L'article 6§1 de la Convention Européenne des Droits de l'Homme prévoit le droit de toute personne à ce que sa cause soit entendue équitablement, publiquement, et dans un délai raisonnable par un tribunal impartial pouvant décider du bien- fondé de toute accusation en matière pénale.
Dans son arrêt Bendenoun , la CEDH a jugé que l'article 6 §1 était applicable à la matière des sanctions fiscales.

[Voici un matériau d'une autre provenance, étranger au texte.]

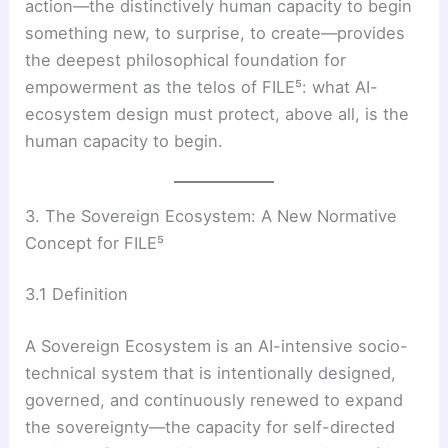
action—the distinctively human capacity to begin
something new, to surprise, to create—provides
the deepest philosophical foundation for
empowerment as the telos of FILE⁵: what AI-
ecosystem design must protect, above all, is the
human capacity to begin.
3. The Sovereign Ecosystem: A New Normative
Concept for FILE⁵
3.1 Definition
A Sovereign Ecosystem is an AI-intensive socio-
technical system that is intentionally designed,
governed, and continuously renewed to expand
the sovereignty—the capacity for self-directed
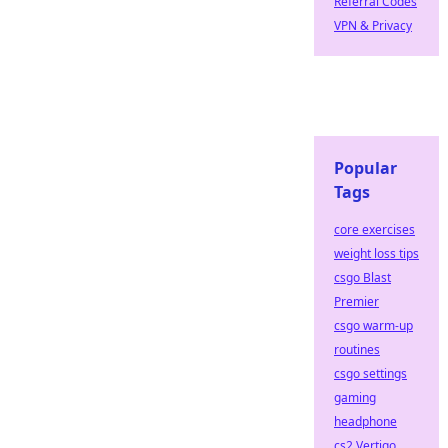
Referral Codes
VPN & Privacy
Popular
Tags
core exercises
weight loss tips
csgo Blast
Premier
csgo warm-up
routines
csgo settings
gaming
headphone
cs2 Vertigo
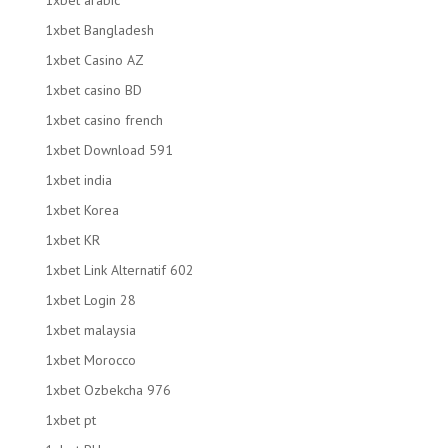
1xbet arabic
1xbet Bangladesh
1xbet Casino AZ
1xbet casino BD
1xbet casino french
1xbet Download 591
1xbet india
1xbet Korea
1xbet KR
1xbet Link Alternatif 602
1xbet Login 28
1xbet malaysia
1xbet Morocco
1xbet Ozbekcha 976
1xbet pt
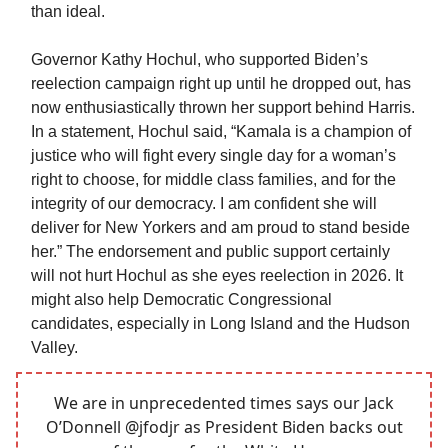
than ideal.
Governor Kathy Hochul, who supported Biden’s
reelection campaign right up until he dropped out, has
now enthusiastically thrown her support behind Harris.
In a statement, Hochul said, “Kamala is a champion of
justice who will fight every single day for a woman’s
right to choose, for middle class families, and for the
integrity of our democracy. I am confident she will
deliver for New Yorkers and am proud to stand beside
her.” The endorsement and public support certainly
will not hurt Hochul as she eyes reelection in 2026. It
might also help Democratic Congressional
candidates, especially in Long Island and the Hudson
Valley.
We are in unprecedented times says our Jack
O’Donnell
@jfodjr
as President Biden backs out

Ainsi, la Cour a fait entrer dans le champ d'application du « droit à un procès équitable », au titre de la matière pénale, les pénalités fiscales.
Selon la Cour, quatre facteurs confèrent à une majoration (en l'espèce la majoration de l'art 1729-1 du CGI) la nature d'une sanction à caractère pénal :
-La pénalité fiscale doit être générale, et elle doit concerner tous les citoyens.
-Elle ne doit pas tendre à la réparation pécuniaire d'un préjudice mais doit viser pour l'essentiel à punir pour empêcher la réitération d'agissements semblables.
-La majoration d'impôts doit se fonder sur une norme générale, qui doit avoir un but à la fois préventif et répressif.
-Elle doit avoir des conséquences financières considérables.
La CEDH n'a validé le système des sanctions fiscales françaises que sous l'expresse réserve suivante : « Pareil système ne se heurte pas à l'article 6 de la convention pour autant que le contribuable puisse saisir de toute décision ainsi prise à son encontre un tribunal offrant les garanties de ce texte. »
De même, le Conseil Constitutionnel fait application des principes de la matière pénale aux sanctions fiscales (cons. Const., 30 décembre 1982). Enfin, le Conseil d'Etat assimile les majorations pour manœuvres frauduleuses à des accusations en matière pénale au sens de l'article 6§1 C°EDH. (CE, 31 mars 1995, section, Ministre c/ SARL Auto-Industrie Méric.)
En matière pénale, les peines sont toujours considérées comme étant des peines maximales. Dans le prononcé de la peine, le juge, conformément à la loi et au principe d'individualisation des peines tient compte de la personnalité de l'auteur de l'infraction et de sa capacité de réhabilitation pour prononcer une peine. Le juge pénal est ainsi habilité à moduler les peines.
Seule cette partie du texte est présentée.